The Jets are no longer Mangini’s team, but they were for three seasons and if not for a late-season collapse in 2008, when quarterback Brett Favre lost his touch, the coach once dubbed “Mangenius” by tabloid headline writers, might still be Gang Green’s boss.
“That was two years ago,” said Browns linebacker David Bowens, who followed his coach to Cleveland. “He’s here now. We’re having a ball.”
Meet the new Mangini.
Criticized for being aloof, controlling and rigid with the Jets (6-2), Mangini has loosened up with the Browns (3-5), who are coming off back-to-back shocking upsets over New Orleans and New England. After coming close to losing his job last season in Cleveland, he had little choice. He changed but not by being anyone other than himself.
During a conference call with New York media members this week, Mangini explained his transformation.
“I know this may sound crazy, but some people actually think I have a good personality and a little funny,” he said. “It’s just letting more of that out. It’s just being who I am. It’s less scripted for me. It’s more that I know what I want to say. I know the points I want to get across, not reading it as much as just feeling it and getting the same point across, but from the heart.”
Part of the change in Mangini can be traced to the influence of Browns president Mike Holmgren, the Super Bowl-winning coach who felt Mangini deserved another year so his system could take deeper root in Cleveland. Just a few weeks ago, that decision seemed to have backfired.
But wins over the Saints and Patriots, has renewed faith in Mangini.
Last week, the focus was on his relationship with his mentor, Patriots coach Bill Belichick. They shared their latest frigid postgame handshake and went their ways with Mangini carrying the satisfaction of a 20-point win over his alienated friend.
Mangini joked afterward that this two-week span of games against his former teams was like his own version of the movie, “Ghosts of Girlfriends Past.”
He’s not looking for lost love or revenge, but the Jets present another chance at vindication.
“It’s going to be special and last week was special too,” he said. “With New York, I had my first opportunity to be a head coach. It was a great time for us professionally and personally to have that, but in Rex (Ryan) coming there, things are obviously different.”
The Jets are indeed Rex Ryan’s team, but Mangini’s handprints are all over the squad.
Two dozen players remain from Mangini’s last New York team, but while many of the names are the same, the way those players play has changed.
“You see a lot of players that Eric brought, but their philosophy and their style of play is all Rex,” Bowens said. “You look at a lot of their players (Darrelle) Revis, (Nick) Mangold, D’Brickashaw (Ferguson), those are Eric’s guys but they are who they are. But conceptually, they’re playing Rex Ryan ball.”

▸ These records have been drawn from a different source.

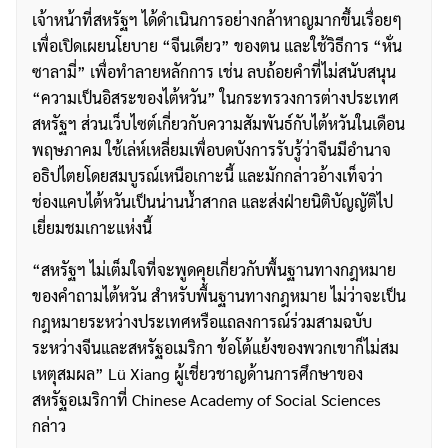
เจ้าหน้าที่สหรัฐฯ ได้ดำเนินการอย่างกล้าหาญมากขึ้นเรื่อยๆ
เพื่อเปิดเผยนโยบาย “จีนเดียว” ของตน และใช้วิธีการ “หั่น
ซาลามี่” เพื่อทำลายหลักการ เช่น ลบถ้อยคำที่ไม่สนับสนุน
“ความเป็นอิสระของไต้หวัน” ในกระทรวงการต่างประเทศ
สหรัฐฯ ส่วนเว็บไซต์เกี่ยวกับความสัมพันธ์กับไต้หวันในเดือน
พฤษภาคม ใช้เล่ห์เหลี่ยมเพื่อบดบังการรับรู้ว่าจีนมีอำนาจ
อธิปไตยโดยสมบูรณ์เหนือเกาะนี้ และมักกล่าวอ้างเท็จว่า
ช่องแคบไต้หวันเป็นน่านน้ำสากล และส่งฝ่ายนิติบัญญัติไป
เยี่ยมชมเกาะแห่งนี้
ค้นหา
สำหรับ:
“สหรัฐฯ ไม่เต็มใจที่จะพูดคุยเกี่ยวกับพื้นฐานทางกฎหมาย
ของคำถามไต้หวัน สำหรับพื้นฐานทางกฎหมาย ไม่ว่าจะเป็น
กฎหมายระหว่างประเทศหรือแถลงการณ์ร่วมสามฉบับ
ระหว่างจีนและสหรัฐอเมริกา ข้อโต้แย้งของพวกเขาก็ไม่สม
เหตุสมผล” Lü Xiang ผู้เชี่ยวชาญด้านการศึกษาของ
สหรัฐอเมริกาที่ Chinese Academy of Social Sciences
กล่าว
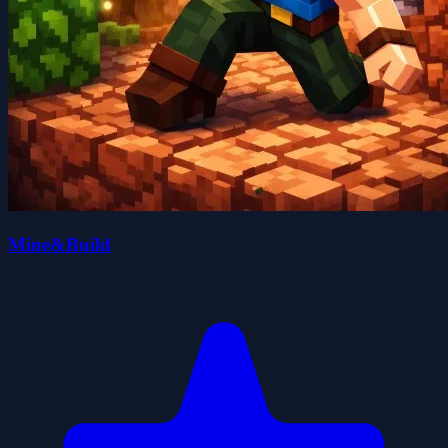
Mine&Build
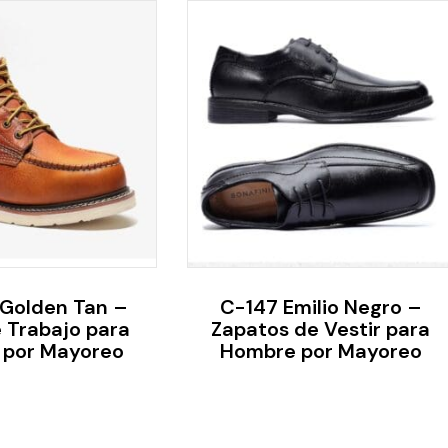
Golden Tan –
C-147 Emilio Negro –
 Trabajo para
Zapatos de Vestir para
 por Mayoreo
Hombre por Mayoreo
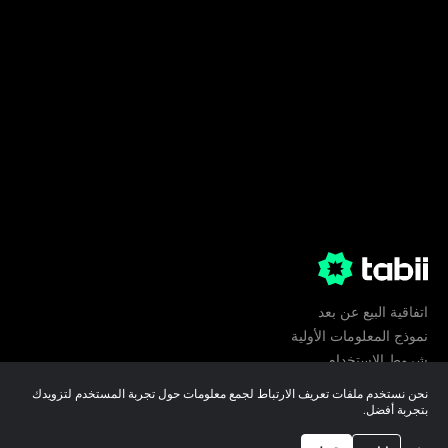
اتفاقية البيع عن بعد
نموذج المعلومات الأولية
شروط الإستخدام
الخصوصية
نحن نستخدم ملفات تعريف الارتباط لجمع معلومات حول تجربة المستخدم لتزويدك
تفضيلات ملفات تعريف الارتباط
بتجربة أفضل.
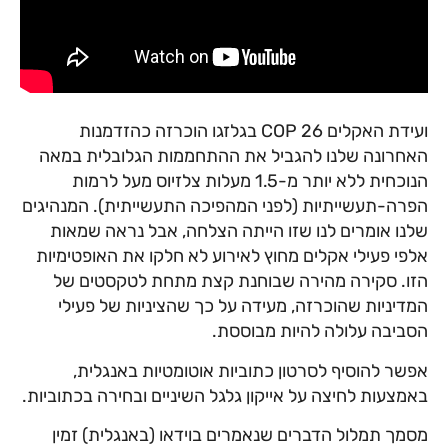
ועידת האקלים COP 26 בגלזגו הוכרזה כהזדמנות
האחרונה שלנו להגביל את ההתחממות הגלובלית במאה
הנוכחית ללא יותר מ-1.5 מעלות צלזיוס מעל לרמות
הפרה-תעשייתיות (לפני המהפיכה התעשייתית). המנהיגים
שלנו אומרים לנו שזו הייתה הצלחה, אבל נראה שמאות
אלפי פעילי אקלים מחוץ לאירוע לא חלקו את האופטימיות
הזו. סקירה מהירה שבוחנת קצת מתחת לטקסטים של
המדיניות שהוכרזה, מעידה על כך שהציניות של פעילי
הסביבה עלולה להיות מבוססת.
אפשר להוסיף לסרטון כתוביות אוטומטיות באנגלית,
באמצעות לחיצה על אייקון גלגל השיניים ובחירה בכתוביות.
מסמך תמלול הדברים שנאמרים בוידאו (באנגלית) זמין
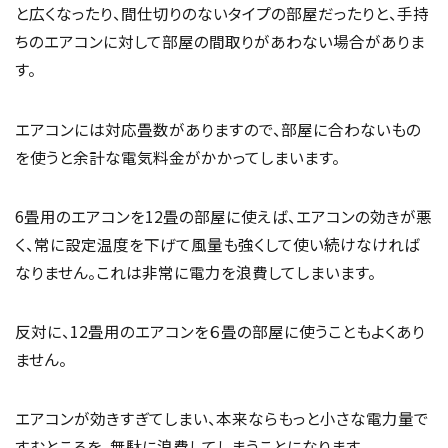
と広くなったり、間仕切りのないタイプの部屋だったりと、手持
ちのエアコンに対して部屋の間取りがあわない場合がありま
す。
エアコンには対応畳数がありますので、部屋に合わないもの
を使うと余計な電気料金がかかってしまいます。
6畳用のエアコンを12畳の部屋に使えば、エアコンの効きが悪
く、常に設定温度を下げて風量も強くして使い続けなければ
なりません。これは非常に電力を浪費してしまいます。
反対に、12畳用のエアコンを６畳の部屋に使うこともよくあり
ません。
エアコンが効きすぎてしまい、本来ならもっと小さな電力量で
すむところを、無駄に浪費してしまうことになります。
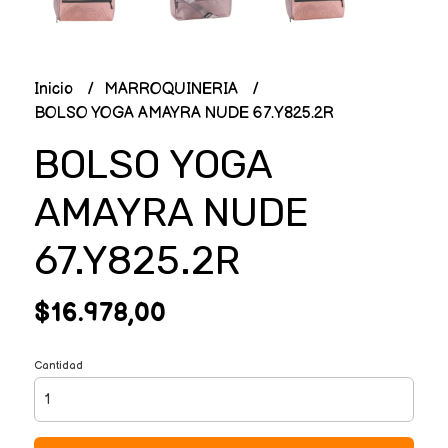
Inicio
MARROQUINERIA
BOLSO YOGA AMAYRA NUDE 67.Y825.2R
BOLSO YOGA
AMAYRA NUDE
67.Y825.2R
$16.978,00
Cantidad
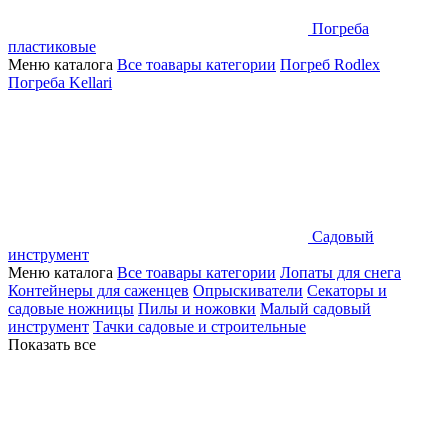
Погреба
пластиковые
Меню каталога
Все тоавары категории
Погреб Rodlex
Погреба Kellari
Садовый
инструмент
Меню каталога
Все тоавары категории
Лопаты для снега
Контейнеры для саженцев
Опрыскиватели
Секаторы и
садовые ножницы
Пилы и ножовки
Малый садовый
инструмент
Тачки садовые и строительные
Показать все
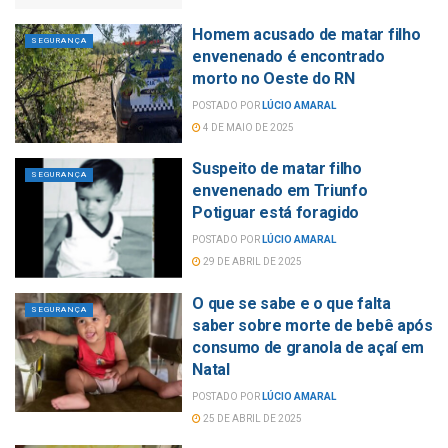
Homem acusado de matar filho
SEGURANÇA
envenenado é encontrado
morto no Oeste do RN
POSTADO POR
LÚCIO AMARAL
4 DE MAIO DE 2025
Suspeito de matar filho
SEGURANÇA
envenenado em Triunfo
Potiguar está foragido
POSTADO POR
LÚCIO AMARAL
29 DE ABRIL DE 2025
O que se sabe e o que falta
SEGURANÇA
saber sobre morte de bebê após
consumo de granola de açaí em
Natal
POSTADO POR
LÚCIO AMARAL
25 DE ABRIL DE 2025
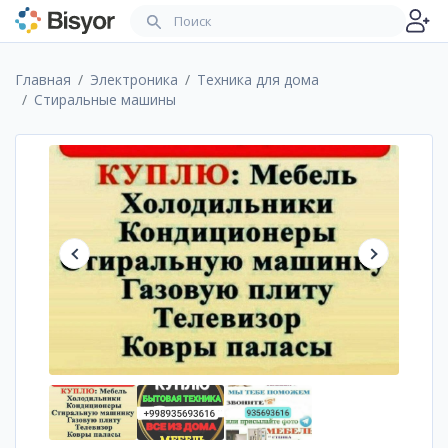
Главная
Электроника
Техника для дома
Стиральные машины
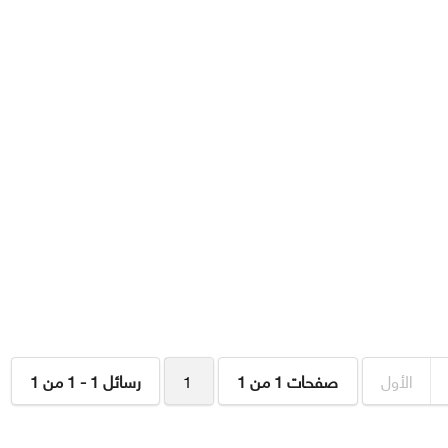
الأول
صفحات 1 من 1
1
رسائل 1 - 1 من 1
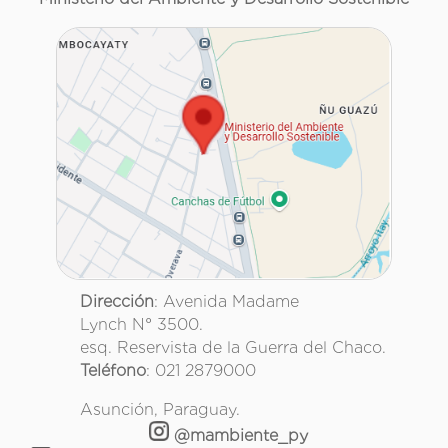
Dirección
: Avenida Madame
Lynch N° 3500.
esq. Reservista de la Guerra del Chaco.
Teléfono
: 021 2879000
Asunción, Paraguay.
@mambiente_py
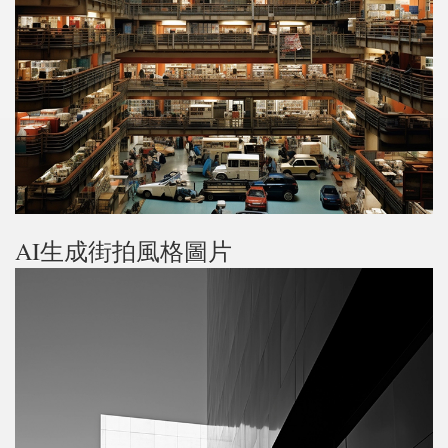
AI生成街拍風格圖片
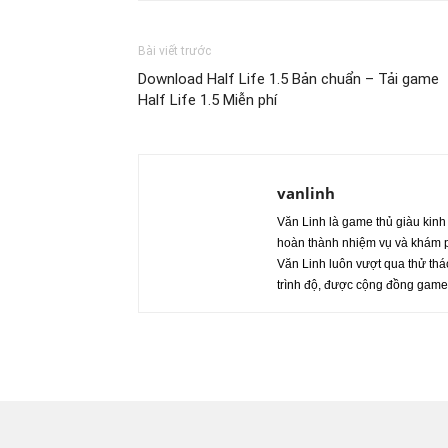
Bài viết trước
Download Half Life 1.5 Bản chuẩn – Tải game
Half Life 1.5 Miễn phí
vanlinh
Văn Linh là game thủ giàu kinh
hoàn thành nhiệm vụ và khám ph
Văn Linh luôn vượt qua thử th
trình độ, được cộng đồng game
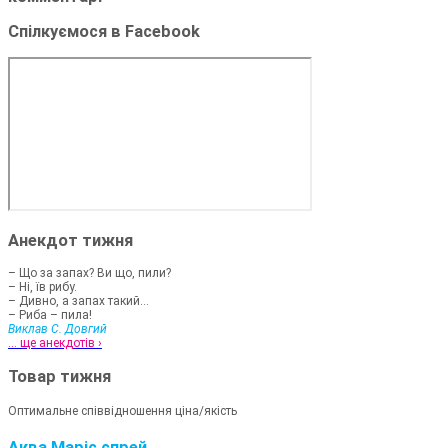
Спілкуємося в Facebook
Анекдот тижня
– Що за запах? Ви що, пили?
– Ні, їв рибу.
– Дивно, а запах такий...
– Риба – пила!
Виклав С. Довгий
... ще анекдотів ›
Товар тижня
Оптимальне співвідношення ціна/якість
Аква Маріс спрей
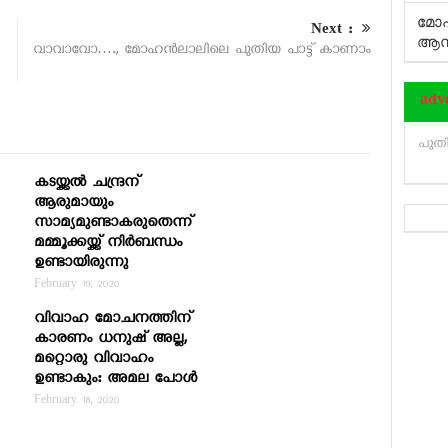
മോഹ
Next :
ആസ്
വാവാവോ…., മോഹന്‍ലാലിലെ പുതിയ പാട്ട് കാണാം
adv
പുതിയ
കടയ്ക്കല്‍ ചന്ദ്രന്
ആരുമായും
സാമ്യമുണ്ടാകരുതെന്ന്
മമ്മൂക്കയ്ക്ക് നിര്‍ബന്ധം
ഉണ്ടായിരുന്നു
February 19, 2020
വിവാഹ മോചനത്തിന്
കാരണം ധനുഷ് അല്ല,
മറ്റൊരു വിവാഹം
ഉണ്ടാകും: അമല പോള്‍
February 18, 2020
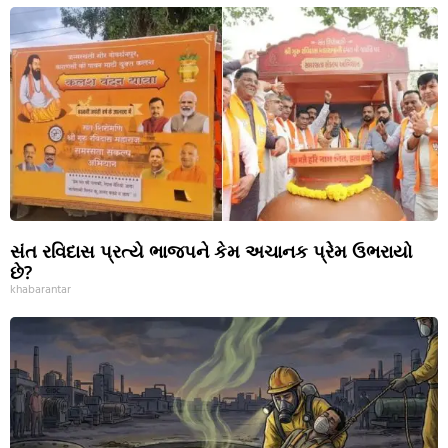
સંત રવિદાસ પ્રત્યે ભાજપને કેમ અચાનક પ્રેમ ઉભરાયો
છે?
khabarantar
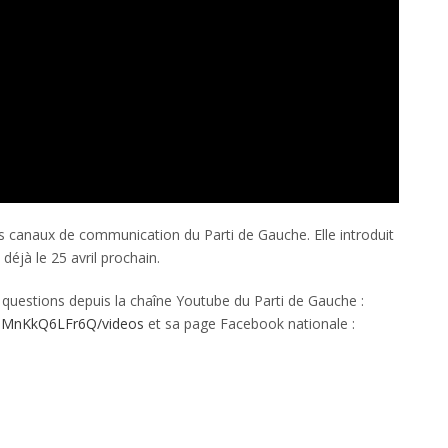
ts canaux de communication du Parti de Gauche. Elle introduit
déjà le 25 avril prochain.
 questions depuis la chaîne Youtube du Parti de Gauche :
wbMnKkQ6LFr6Q/videos
et sa page Facebook nationale :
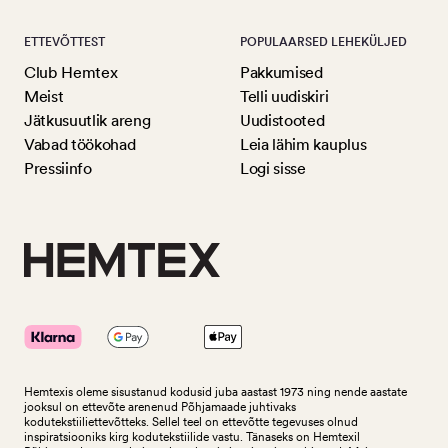
ETTEVÕTTEST
POPULAARSED LEHEKÜLJED
Club Hemtex
Pakkumised
Meist
Telli uudiskiri
Jätkusuutlik areng
Uudistooted
Vabad töökohad
Leia lähim kauplus
Pressiinfo
Logi sisse
Hemtexis oleme sisustanud kodusid juba aastast 1973 ning nende aastate
jooksul on ettevõte arenenud Põhjamaade juhtivaks
kodutekstiiliettevõtteks.
Sellel teel on ettevõtte tegevuses olnud
inspiratsiooniks kirg kodutekstiilide vastu. Tänaseks on Hemtexil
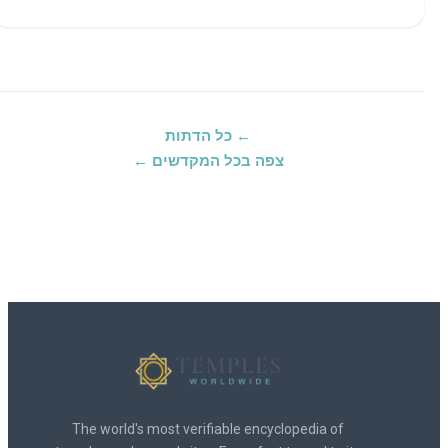
← כל הדתות
צפה בכל המקדשים ←
The world's most verifiable encyclopedia of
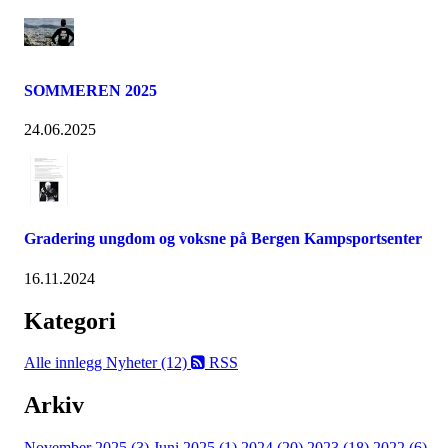
SOMMEREN 2025
24.06.2025
Gradering ungdom og voksne på Bergen Kampsportsenter
16.11.2024
Kategori
Alle innlegg
Nyheter (12)
RSS
Arkiv
November 2025 (3)
Juni 2025 (1)
2024 (20)
2023 (18)
2022 (6)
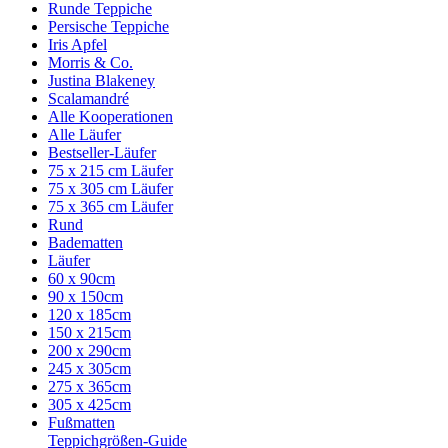
Runde Teppiche
Persische Teppiche
Iris Apfel
Morris & Co.
Justina Blakeney
Scalamandré
Alle Kooperationen
Alle Läufer
Bestseller-Läufer
75 x 215 cm Läufer
75 x 305 cm Läufer
75 x 365 cm Läufer
Rund
Badematten
Läufer
60 x 90cm
90 x 150cm
120 x 185cm
150 x 215cm
200 x 290cm
245 x 305cm
275 x 365cm
305 x 425cm
Fußmatten
Teppichgrößen-Guide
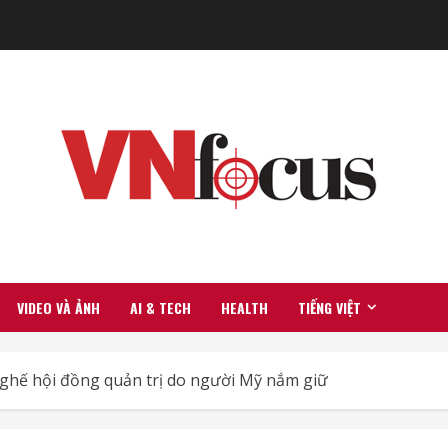
VIDEO VÀ ẢNH
AI & TECH
HEALTH
TIẾNG VIỆT
 ghế hội đồng quản trị do người Mỹ nắm giữ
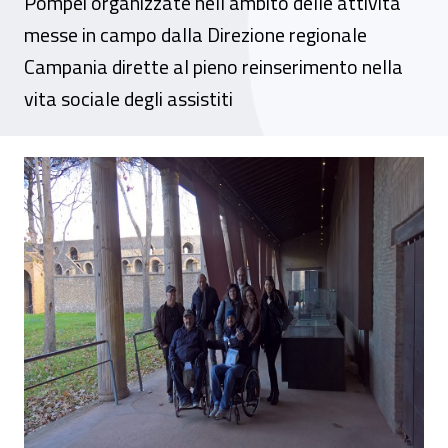
Pompei organizzate nell’ambito delle attività
messe in campo dalla Direzione regionale
Campania dirette al pieno reinserimento nella
vita sociale degli assistiti
Gli assistiti dell'Inail Campania a “Pompei 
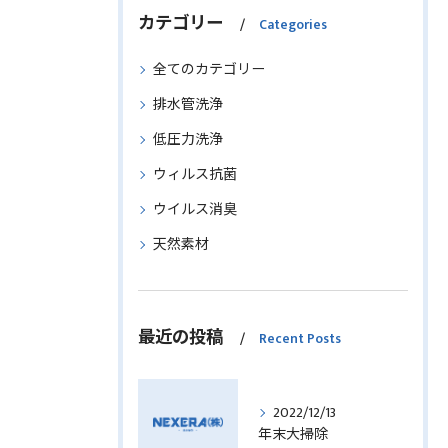
カテゴリー
Categories
全てのカテゴリー
排水管洗浄
低圧力洗浄
ウィルス抗菌
ウイルス消臭
天然素材
最近の投稿
Recent Posts
2022/12/13
年末大掃除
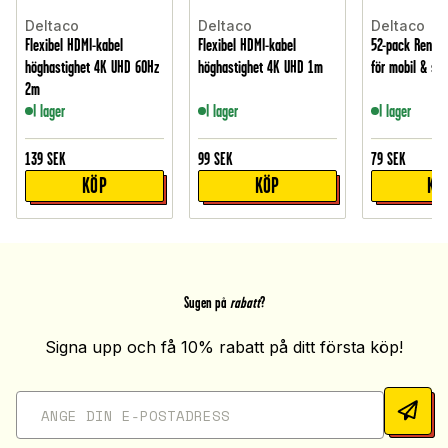
Deltaco
Deltaco
Deltaco
Flexibel HDMI-kabel
Flexibel HDMI-kabel
52-pack Rengör
höghastighet 4K UHD 60Hz
höghastighet 4K UHD 1m
för mobil & sk
2m
I lager
I lager
I lager
139
SEK
99
SEK
79
SEK
KÖP
KÖP
KÖ
Sugen på
rabatt
?
Signa upp och få 10% rabatt på ditt första köp!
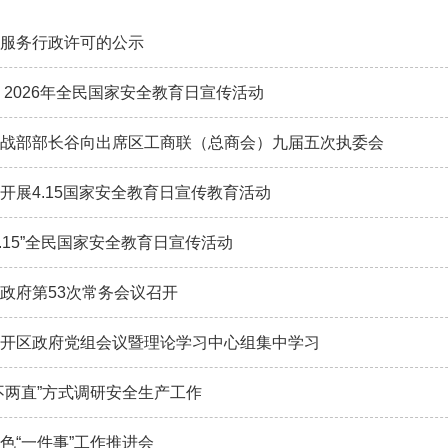
服务行政许可的公示
 2026年全民国家安全教育日宣传活动
战部部长谷向出席区工商联（总商会）九届五次执委会
开展4.15国家安全教育日宣传教育活动
.15”全民国家安全教育日宣传活动
政府第53次常务会议召开
开区政府党组会议暨理论学习中心组集中学习
不两直”方式调研安全生产工作
色“一件事”工作推进会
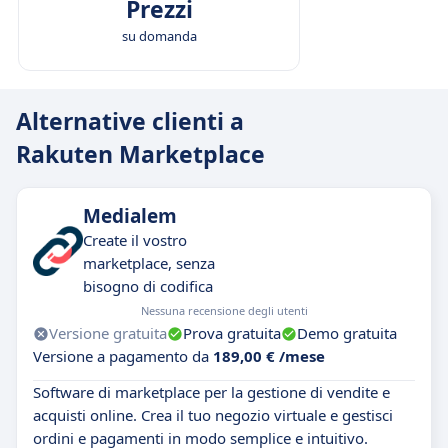
Prezzi
su domanda
Alternative clienti a
Rakuten Marketplace
Medialem
Create il vostro
marketplace, senza
bisogno di codifica
Nessuna recensione degli utenti
Versione gratuita
Prova gratuita
Demo gratuita
Versione a pagamento da
189,00 € /mese
Software di marketplace per la gestione di vendite e
acquisti online. Crea il tuo negozio virtuale e gestisci
ordini e pagamenti in modo semplice e intuitivo.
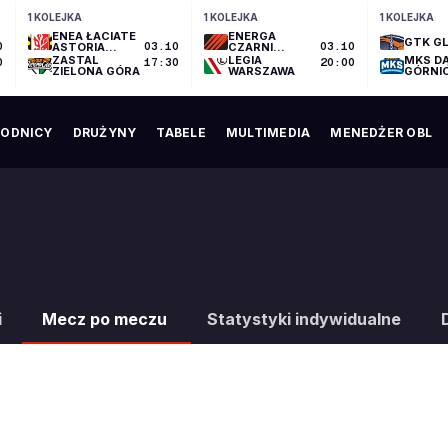
1 KOLEJKA
1 KOLEJKA
1 KOLEJKA
ENEA ŁACIATE
ENERGA
GTK GL
0
ASTORIA
03.10
CZARNI
03.10
BYDGOSZCZ
SŁUPSK
ZASTAL
LEGIA
MKS D
0
17:30
20:00
ZIELONA GÓRA
WARSZAWA
GÓRNI
ODNICY
DRUŻYNY
TABELE
MULTIMEDIA
MENEDŻER OBL
i
Mecz po meczu
Statystyki indywidualne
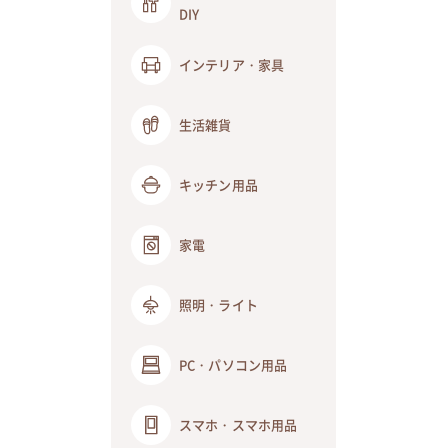
DIY
インテリア・家具
生活雑貨
キッチン用品
家電
照明・ライト
PC・パソコン用品
スマホ・スマホ用品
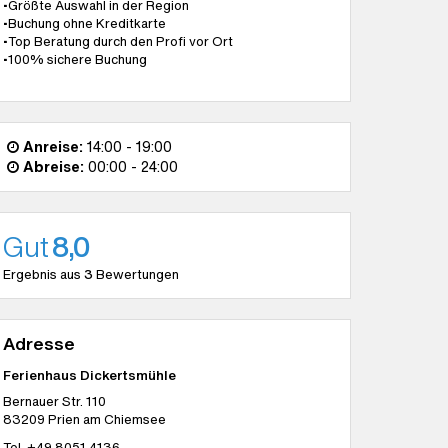
•Größte Auswahl in der Region
•Buchung ohne Kreditkarte
•Top Beratung durch den Profi vor Ort
•100% sichere Buchung
Anreise:
14:00 - 19:00
Abreise:
00:00 - 24:00
Gut
8,0
Ergebnis aus
3
Bewertungen
Adresse
Ferienhaus Dickertsmühle
Bernauer Str. 110
83209
Prien am Chiemsee
Tel.
+49 8051 4136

Run the ball. Stop the run. Get the quarterback. Rex Ryan ball.
The Jets are ranked fourth in the league in rushing offense, fourth in rushing defense. New York’s biggest defensive challenge this week will be to stop Browns running back Peyton Hillis, who rumbled for a career-high 184 yards last week against the Patriots.
He’s on the other team, but the bruising Hillis is Ryan’s kind of player.
“Without question, it is going to be a great matchup,” Ryan said. “We’re one of the great teams in the league in stopping the run and we clearly have our work cut out going against that young man. He’s going to have his work cut out as well.”
Mangini’s homecoming with the Jets is just one several juicy, intertwining subplots in this week’s game.
There’s also Rex Ryan’s matchup with his twin brother, Rob, Cleveland’s defensive coordinator; the return of wide receiver Braylon Edwards, whom Mangini traded to the Jets last season and remains wildly unpopular with Browns fans; and Cleveland rookie quarterback Colt McCoy making his fourth straight start against New York’s Mark Sanchez, who was drafted by the Jets after they pulled off a deal with Mangini last year.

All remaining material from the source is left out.